Bilinçsiz Olanlar, Bilinçsiz Açıklama Yapmaktan Kurtulamazlar

Salih Mehmet Ersoy

Onursal Üye
Katılım
18 Ağu 2008
Mesajlar
191
Tepkime puanı
0
Puanları
0
Konum
KKTC
GÜNEŞ DOĞARKEN
Salih Mehmet Ersoy

Bilinçsiz Olanlar, Bilinçsiz açıklama yapmaktan kurtulamazlar

Eloktronik postama gelen ve haberkibris.com sitesinde yayınlanan garip bir ropartajı okuduğum zaman, bilinçsiz olmanın ne denli hatalara neden olduğunu bir kez daha anladım. Adı edilen web sitesinde röportaj adı altında yapılan açıklamalar tam anlamıyla bir cahilliğin sembolü. 7 Nisan 2011 tarihinde Lefkoşa’da yapılan sözde protesto yürüyüşüne katılan ve Afrika Grubu’ndan olduğunu ayrıca Yasemin hareketiyle de ilişkilerinin olduğunu söyleyen kişinin Haberkibris.com web sitesinden Şermin Sarro’ya verilen mülakatta, Kıbrıs Cumhuriyeti’nden başka bir devlet tanımadığı anlamına gelen açıklamaları, bir kişinin kendi ayaklarına kurşun sıkmasından başka bir şeye yaramadığının en açık göstergesidir. Gazimagosa’dan eyleme katıldığını söyleyen bu zat, Türkiye’den bahsederek bakınız ne demişti.

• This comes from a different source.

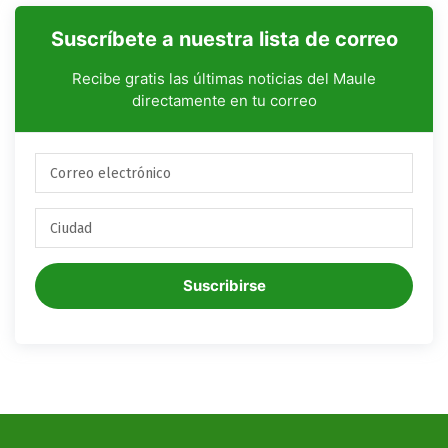
Suscríbete a nuestra lista de correo
Recibe gratis las últimas noticias del Maule
directamente en tu correo
Suscribirse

“Öncelikle T.C’ye Kıbrıs’ta neyin garantörü olduğunu, kendi askerinin de taşıdığı Kıbrıs Cumhuriyeti bayrağını, elçiliğe dikmekle hatırlatmak istedik. İlk etapta polis müdahale etmek istedi yalnız cevabımızda yasal bir bayrak olduğunu, Türkiye’nin ve elçiliğinin burada bu bayrak sayesinde bulunduğunu söyledim. Bayrağı diktikten sonra polisin müdahalesi kısa sürede gerçekleşti. Yalnız bizim orda tanımadığımız fakat eylemimizi destekleyen halk polisin peşine düşerek bayrağı geri alma çabasında bulununca arbede çıktı”.

Şermin Sarros soruyor: Polisle çıkan arbede sonrasında ne oldu?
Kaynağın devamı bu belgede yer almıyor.